# to withdraw one’s consent



## seitt

Greetings

Suppose I want to help a friend who is struggling financially. I tell him, “I'll give you such-and-such a sum of money now and hope to continue to be able to do so every month, but in our household my wife looks after our finances and although she is happy for me to give you money for now, she may withdraw her consent if our financial situation changes.”

Please could you translate the end bit of this? “She may withdraw her consent if our financial situation changes.”

All the best, and many thanks,

Simon


----------



## cim bom

I would translate it as:
Maddi durumumuz değişirse (or "değiştiği takdirde") eşim fikrini değiştirebilir(or "cayabilir" / "vazgeçebilir" / "hayır diyebilir").


----------



## seitt

Many thanks - just supposing we use rıza, would it be "rızasını geri alabilir" or "rızasını iptal edebilir" or something else again?


----------



## cim bom

You may say the first one ("rızasını geri alabilir"), people perfectly would understand what you mean and it wouldn't be awkward to use such a phrase but it is not commmonly used like that in the colloquial language. "onayını geri alabilir" would be a little bit more appropriate in this case, if you want to use similar phrase. But  "maddi durumumuz değişirse, onaylamaz/razı olmaz" would be more appropriate in my opinion.


----------



## seitt

Many thanks – by the way, this is a hot topic legally in a number of Western countries: what happens when a woman gives her consent to sex but then withdraws it?

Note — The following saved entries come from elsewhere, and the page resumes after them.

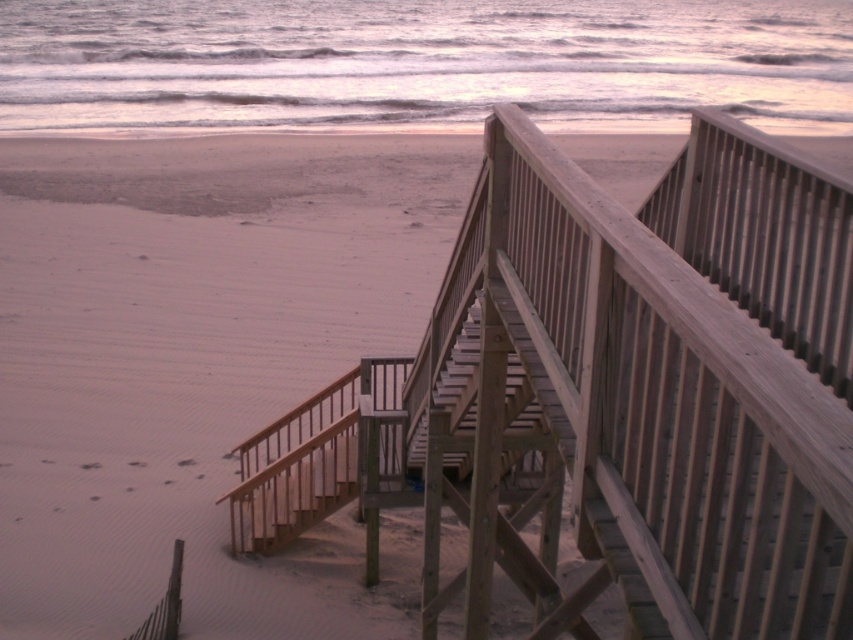 Which is below, sandy water at upper center or wooden stairs at center?

wooden stairs at center

Is sandy water at upper center thinner than wooden stairs at center?

No.

Is point (834, 12) more distant than point (521, 380)?

Yes.

You are a GUI agent. You are given a task and a screenshot of the screen. Output one action in this format:
    pyautogui.click(x=<x>, y=<y>)
    Task: Click on the sandy water at upper center
    This screenshot has height=640, width=853.
    Given the screenshot: What is the action you would take?
    pyautogui.click(x=421, y=64) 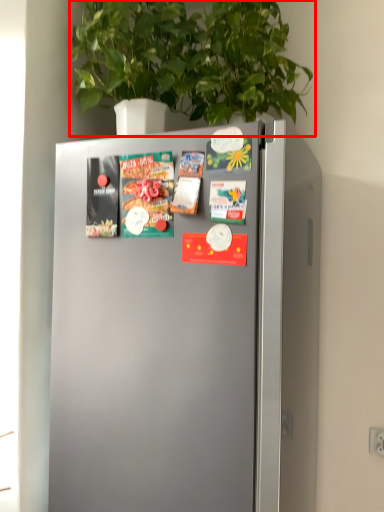 Question: From the image's perspective, where is houseplant (annotated by the red box) located relative to magazine?

Choices:
 (A) below
 (B) above

Answer: (B) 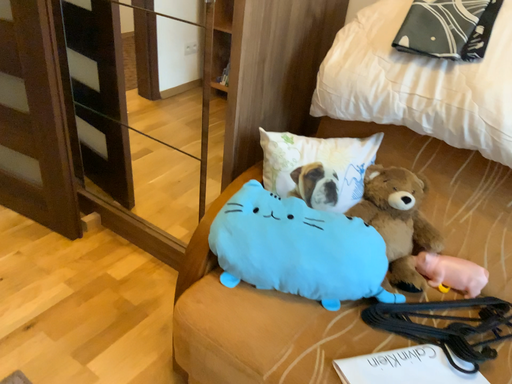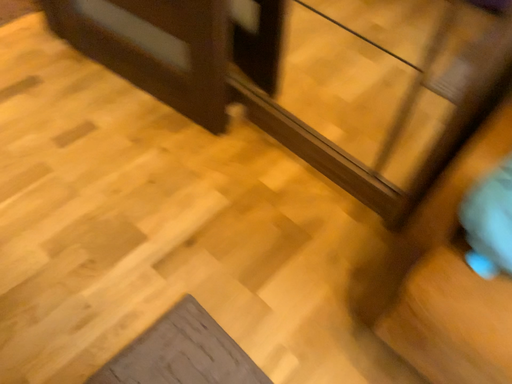 Question: How did the camera likely rotate when shooting the video?

Choices:
 (A) rotated downward
 (B) rotated upward

Answer: (A) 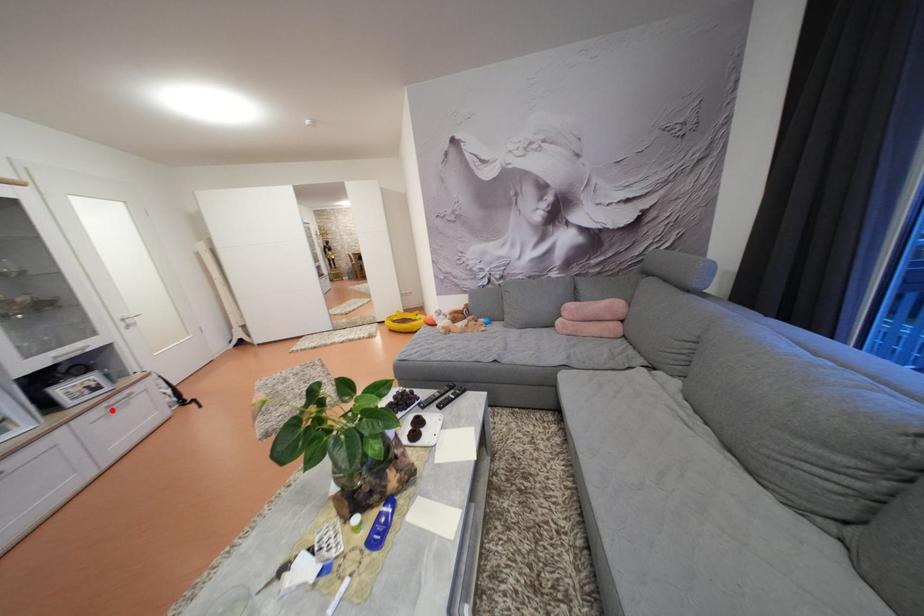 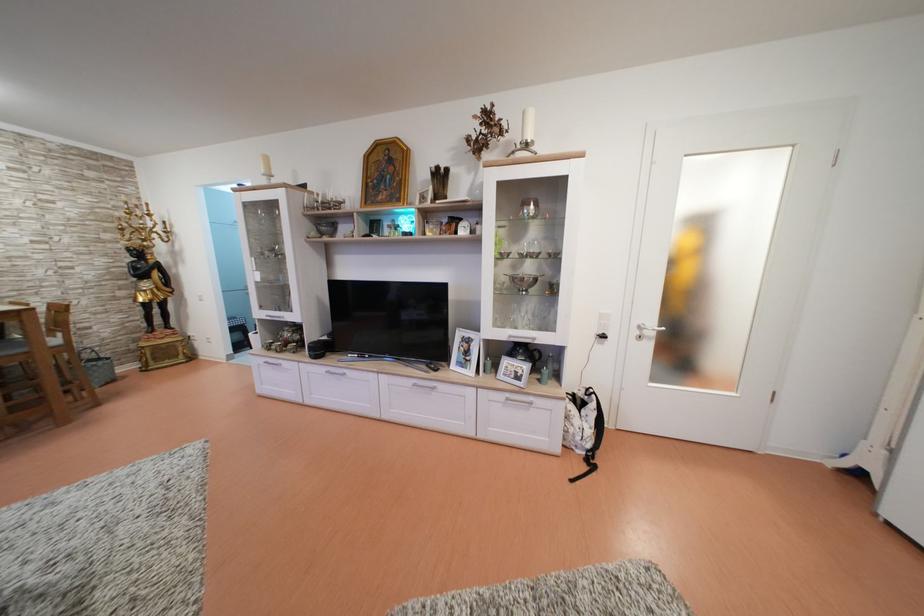 Question: I am providing you with two images of the same scene from different viewpoints. A red point is marked on the first image. Can you still see the location of the red point in image 2?

Choices:
 (A) Yes
 (B) No

Answer: (A) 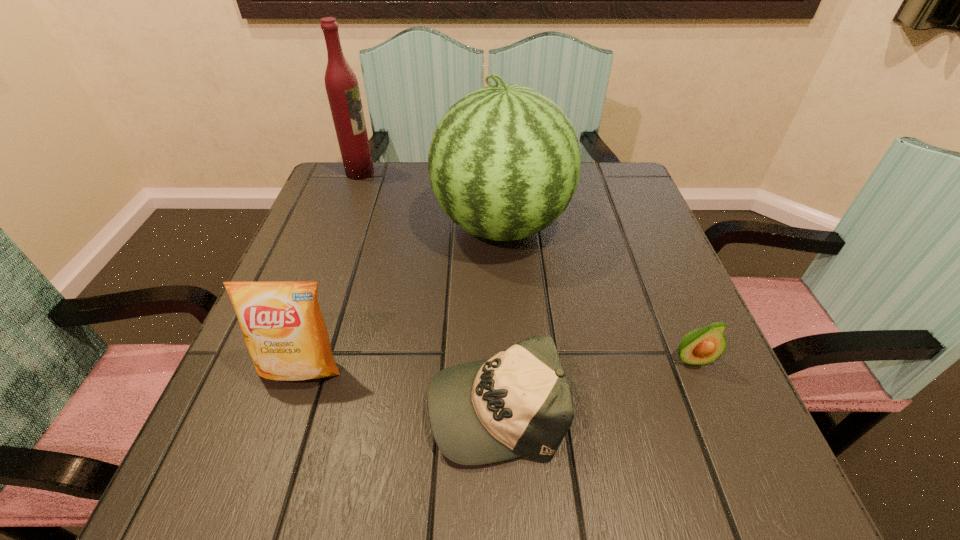 Where is `free space located 0.080m on the front-facing side of the baseball cap`? Image resolution: width=960 pixels, height=540 pixels. free space located 0.080m on the front-facing side of the baseball cap is located at coordinates (377, 405).

Image resolution: width=960 pixels, height=540 pixels. Find the location of `free location located 0.090m on the front-facing side of the baseball cap`. free location located 0.090m on the front-facing side of the baseball cap is located at coordinates tap(372, 405).

Identify the location of liquor at the far edge. (341, 84).

Locate an element on the screen. This screenshot has height=540, width=960. watermelon that is at the far edge is located at coordinates (504, 162).

Image resolution: width=960 pixels, height=540 pixels. Identify the location of object located at the near edge. (518, 403).

Find the location of a particular element. The width and height of the screenshot is (960, 540). liquor located at the left edge is located at coordinates (341, 84).

This screenshot has width=960, height=540. What are the coordinates of `crisp (potato chip) that is at the left edge` in the screenshot? It's located at (282, 324).

Find the location of `object situated at the right edge`. object situated at the right edge is located at coordinates click(x=702, y=346).

Where is `object at the far left corner`? object at the far left corner is located at coordinates (341, 84).

Locate an element on the screen. Image resolution: width=960 pixels, height=540 pixels. vacant space at the left edge of the desktop is located at coordinates (258, 376). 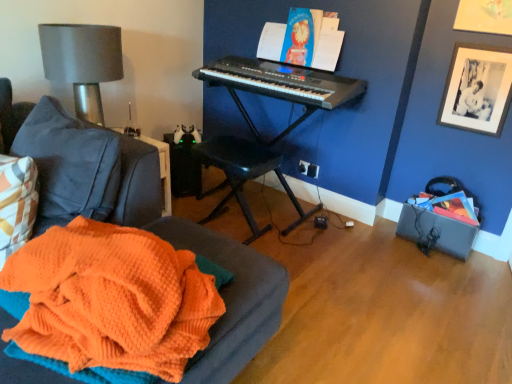 Where is `vacant space underneath black plastic music stool at center (from a real-world perspective)`? vacant space underneath black plastic music stool at center (from a real-world perspective) is located at coordinates (233, 228). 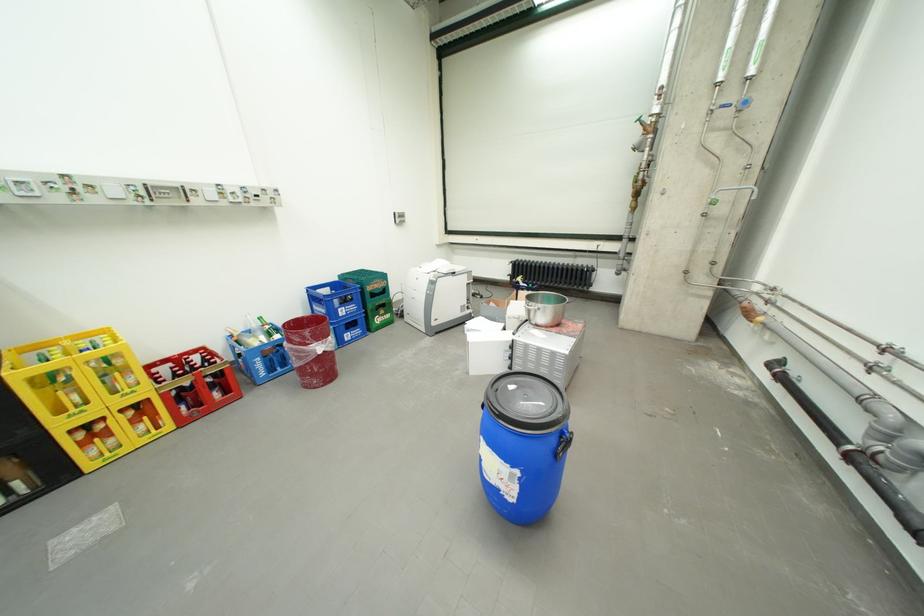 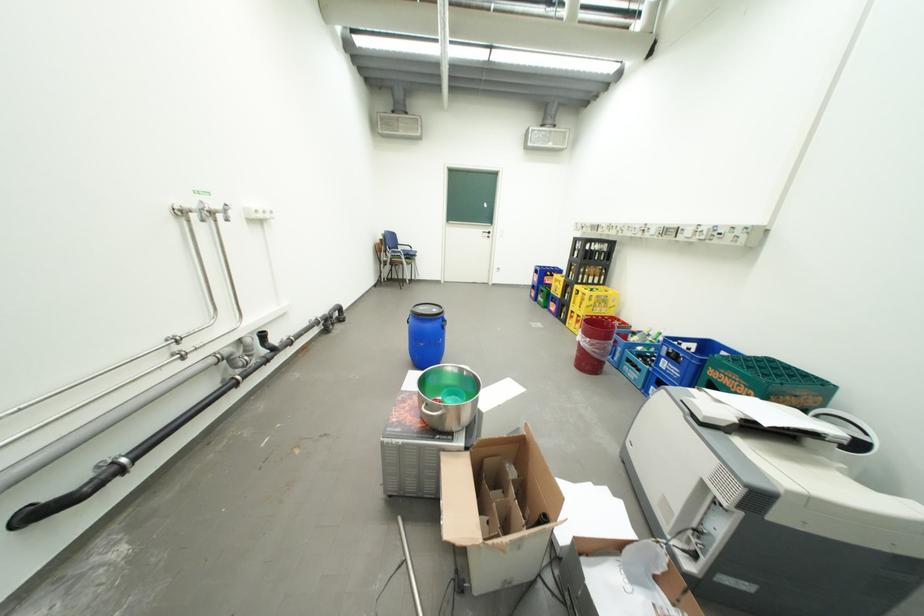 The point at [349,310] is marked in the first image. Where is the corresponding point in the second image?

(674, 361) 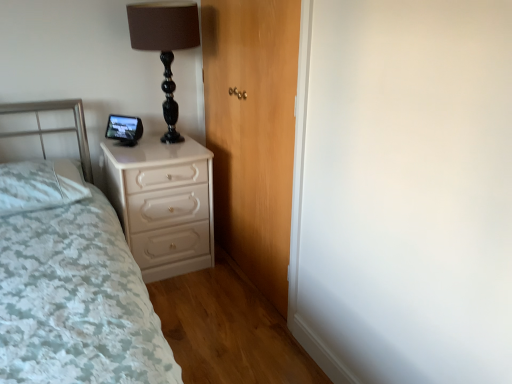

Is it rape or not? (Most would say that it is in principle, but there are various ramifications concerning how long it takes the man to respond to the withdrawal of consent.)

So, how would one translate ‘to withdraw one’s consent’ in this context?


----------



## cim bom

You are welcome. 
I would say "(sonradan) fikrini değiştirmek" or "(daha sonra) vazgeçmek".


----------



## seitt

Much obliged!


----------